For over 100 years, surgery was the mainstay of treatment of uterine fibroids or myomas. Up until recently, therapeutic management of symptomatic uterine fibroids was broadened to three pillars: surgery, pharmacotherapy, and interventional radiotherapy. Nearly 50% of hysterectomies done for benign reasons are due to myomas.¹

American data reveals that myomas occur in about 60% of African-American women and in upto 40% or Caucasian women aged 35. The incidence goes even higher at age 50 to around >80% in Black women and 70% of Caucasian women. Sex hormones have been implicated to cause the growth of myomas.2 Thus, when a woman is approaching menopause which is at an average of 49 or 50 among Filipinos, the drop in hormones may actually save her from hysterectomy depending on the size of the myoma and severity of symptoms such as bleeding and pain.

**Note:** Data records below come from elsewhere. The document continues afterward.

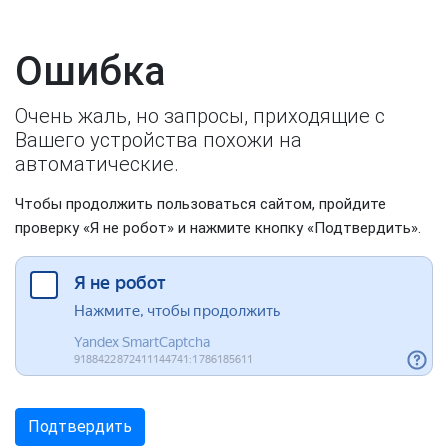
Ошибка
Очень жаль, но запросы, приходящие с
Вашего устройства похожи на
автоматические.
Чтобы продолжить пользоваться сайтом, пройдите
проверку «Я не робот» и нажмите кнопку «Подтвердить».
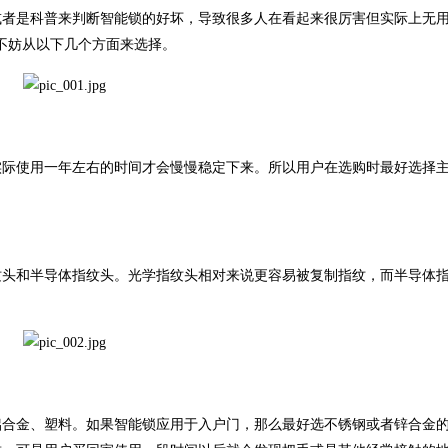
或者是科普来判断智能锁的好坏，导致很多人在看起来很厉害但实际上无
不妨从以下几个方面来选择。
际使用一年左右的时间才会慢慢稳定下来。所以用户在选购时最好选择
头和半导体指纹头。光学指纹头相对来说更容易被复制指纹，而半导体
合金、塑料。如果智能锁应用于入户门，那么最好选不锈钢或者锌合金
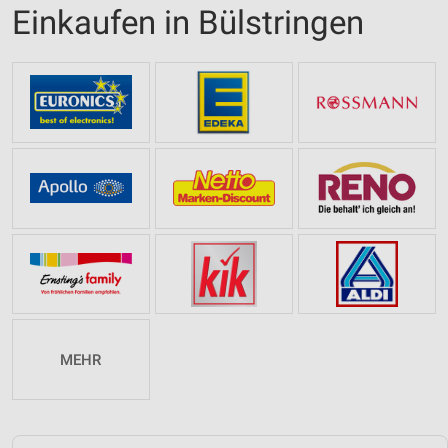
Einkaufen in Bülstringen
MEHR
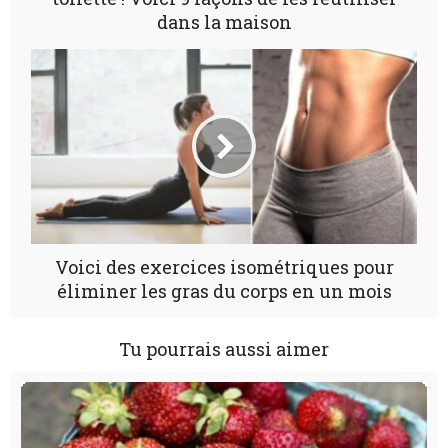
dans la maison
Voici des exercices isométriques pour
éliminer les gras du corps en un mois
Tu pourrais aussi aimer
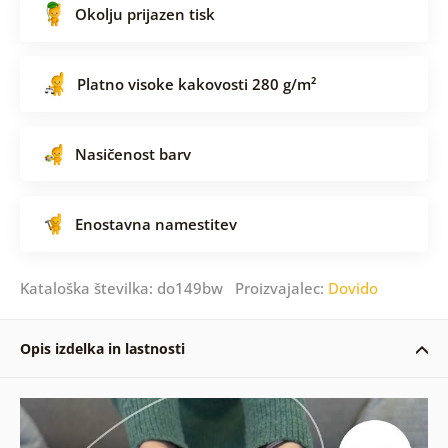
Okolju prijazen tisk
Platno visoke kakovosti 280 g/m²
Nasičenost barv
Enostavna namestitev
Kataloška številka: do149bw Proizvajalec:
Dovido
Opis izdelka in lastnosti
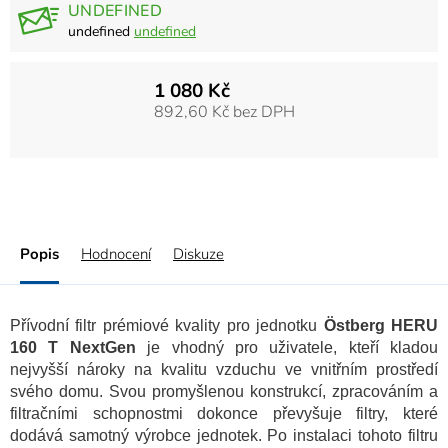
UNDEFINED
undefined
undefined
1 080 Kč
892,60 Kč bez DPH
Popis
Hodnocení
Diskuze
Přívodní filtr prémiové kvality pro jednotku
Östberg HERU
160 T NextGen
je vhodný pro uživatele, kteří kladou
nejvyšší nároky na kvalitu vzduchu ve vnitřním prostředí
svého domu. Svou promyšlenou konstrukcí, zpracováním a
filtračními schopnostmi dokonce převyšuje filtry, které
dodává samotný výrobce jednotek. Po instalaci tohoto filtru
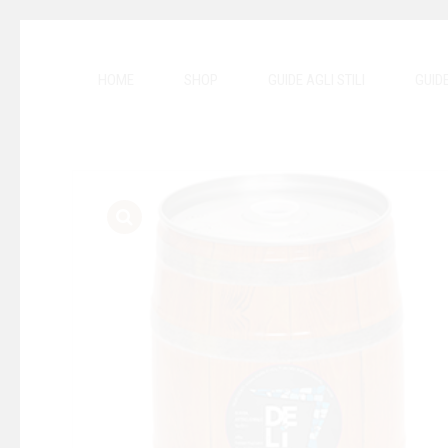
HOME
SHOP
GUIDE AGLI STILI
GUID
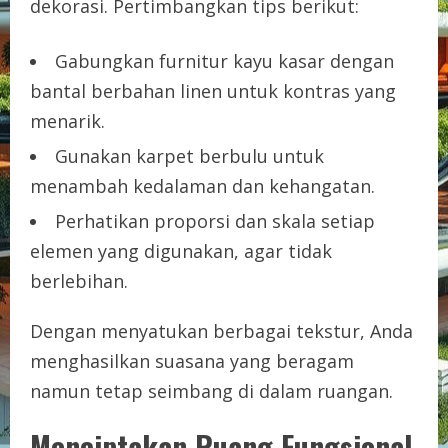
dekorasi. Pertimbangkan tips berikut:
Gabungkan furnitur kayu kasar dengan
bantal berbahan linen untuk kontras yang
menarik.
Gunakan karpet berbulu untuk
menambah kedalaman dan kehangatan.
Perhatikan proporsi dan skala setiap
elemen yang digunakan, agar tidak
berlebihan.
Dengan menyatukan berbagai tekstur, Anda
menghasilkan suasana yang beragam
namun tetap seimbang di dalam ruangan.
Menciptakan Ruang Fungsional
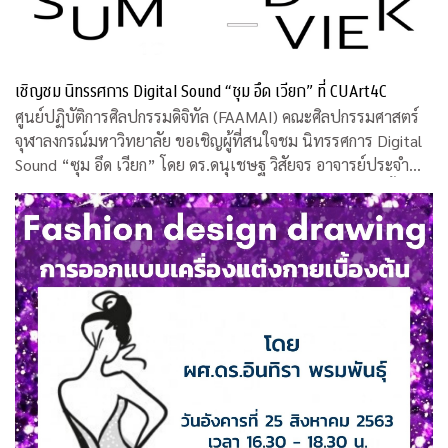
เชิญชม นิทรรศการ Digital Sound “ซุม อึด เวียก” ที่ CUArt4C
ศูนย์ปฏิบัติการศิลปกรรมดิจิทัล (FAAMAI) คณะศิลปกรรมศาสตร์
จุฬาลงกรณ์มหาวิทยาลัย ขอเชิญผู้ที่สนใจชม นิทรรศการ Digital
Sound “ซุม อึด เวียก” โดย ดร.ดนุเชษฐ วิสัยจร อาจารย์ประจำ
คณะศิลปกรรมศาสตร์ จุฬาฯ และคุณวรงค์ บุญอารีย์ ศิลปินพื้น
บ้าน ระหว่างวันที่ 12 -16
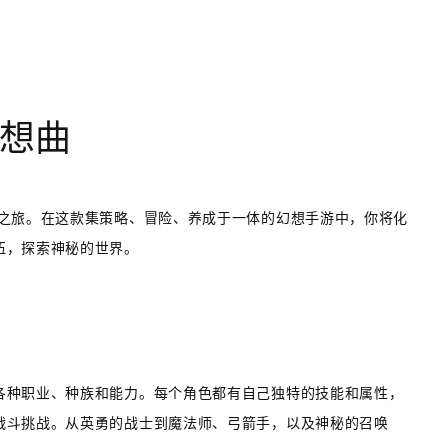
想曲
险之旅。在这款集策略、冒险、养成于一体的幻想手游中，你将化
伍，探索神秘的世界。
各种职业、种族和能力。每个角色都有自己独特的技能和属性，
战斗挑战。从英勇的战士到魔法师、弓箭手，以及神秘的召唤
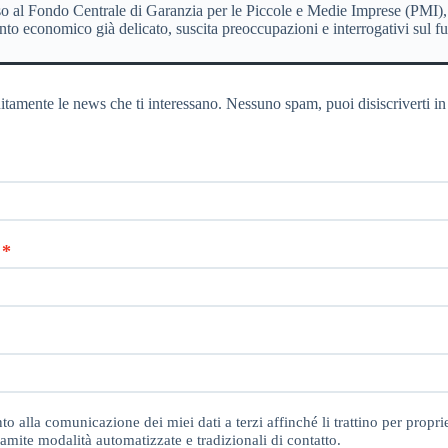
cesso al Fondo Centrale di Garanzia per le Piccole e Medie Imprese (PMI),
o economico già delicato, suscita preoccupazioni e interrogativi sul fut
itamente le news che ti interessano. Nessuno spam, puoi disiscriverti in
o alla comunicazione dei miei dati a terzi affinché li trattino per proprie
amite modalità automatizzate e tradizionali di contatto.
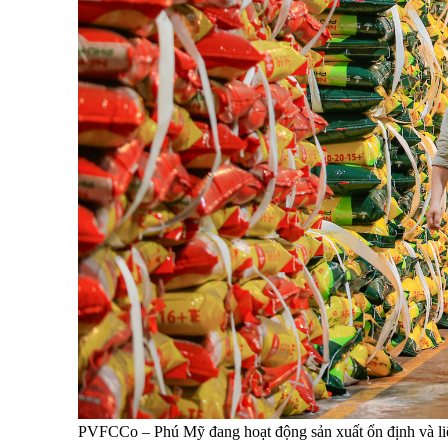
PVFCCo – Phú Mỹ đang hoạt động sản xuất ổn định và liê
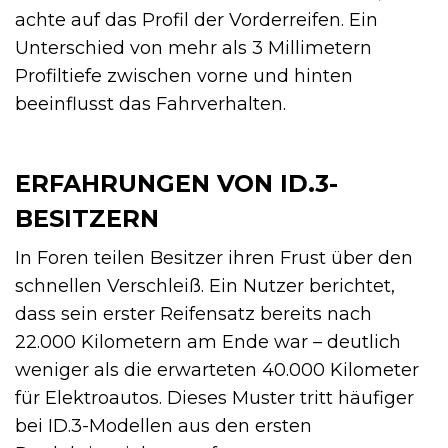
achte auf das Profil der Vorderreifen. Ein
Unterschied von mehr als 3 Millimetern
Profiltiefe zwischen vorne und hinten
beeinflusst das Fahrverhalten.
ERFAHRUNGEN VON ID.3-
BESITZERN
In Foren teilen Besitzer ihren Frust über den
schnellen Verschleiß. Ein Nutzer berichtet,
dass sein erster Reifensatz bereits nach
22.000 Kilometern am Ende war – deutlich
weniger als die erwarteten 40.000 Kilometer
für Elektroautos. Dieses Muster tritt häufiger
bei ID.3-Modellen aus den ersten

SIGNS & SYMPTOMS. Signs and symptoms of myomas vary. More than size, location of the myomas in the uterus vary since very large myomas up to 16-20 cm located at the outermost layer of the uterus called the serosa, have gone unnoticed, especially if the patient is obese. Conversely, even a 1 cm. myoma can cause vaginal bleeding if located in the cavity of the uterus. The patient may also experience pelvic pain if the myoma causes pressure on the nearby organs. If a bulky tumor grows forward and applies pressure on the urinary bladder in front it, the patient may experience frequency of urination, or inability to completely empty the bladder or inability to sleep due to constant bathroom trips. If the bulky tumor presses on the back of the uterus, it can impinge on the intestines and cause constipation. Myomas may also cause infertility and frequent miscarriage. Myomas or polyps are found in nearly 30% of women with recurrent miscarriage. ^3,4

DIAGNOSIS. The gold standard for diagnosis is still the transvaginal ultrasound for non-virgins, or transrectal ultrasound in virgins. However, if the uterus rises above the pelvis and may be too large for the vaginal probe to reach, a pelvic or transabdominal ultrasound is done. A Magnetic Resonance may also help visualize the position, relations to the adjacent structures and actual number.

Figure 1
The International Federation of Gynecology and Obstetrics classification system for uterine fibroids.⁵
FIGO classification of uterine fibroids according to Munro et al. (2011). Fibroid types range from 0 to 8. 0 = Pedunculated, intracavitary; 1 = Submucosal, <50% intramural; 2 = Submucosal, ≥50% intramural; 3 = Contact with endometrium, 100% intramural; 4 = Intramural; 5 = Subserosal, ≥50% intramural; 6 = Subserosal, <50% intramural; 7 = Subserosal, pedunculated; 8 = Other (e.g. cervical, parasitic). Where two numbers are given (e.g. 2–5), the first number refers to the relationship with the endometrium, while the second number refers to the relationship with the serosa; e.g. 2–5 = Submucosal and subserosal, each with less than half the diameter in the endometrial and peritoneal cavities respectively. Fibroid classification cartoon republished with permission from Munro et al. (2011).

CONSERVATIVE MANAGEMENT
Patients who present with bleeding were usually offered tranexamic acid for 3-4 days monthly. It is a drug that promotes coagulation that has has been proven to reduce blood loss during menstruation. It is very well tolerated with few side effects.^6,7.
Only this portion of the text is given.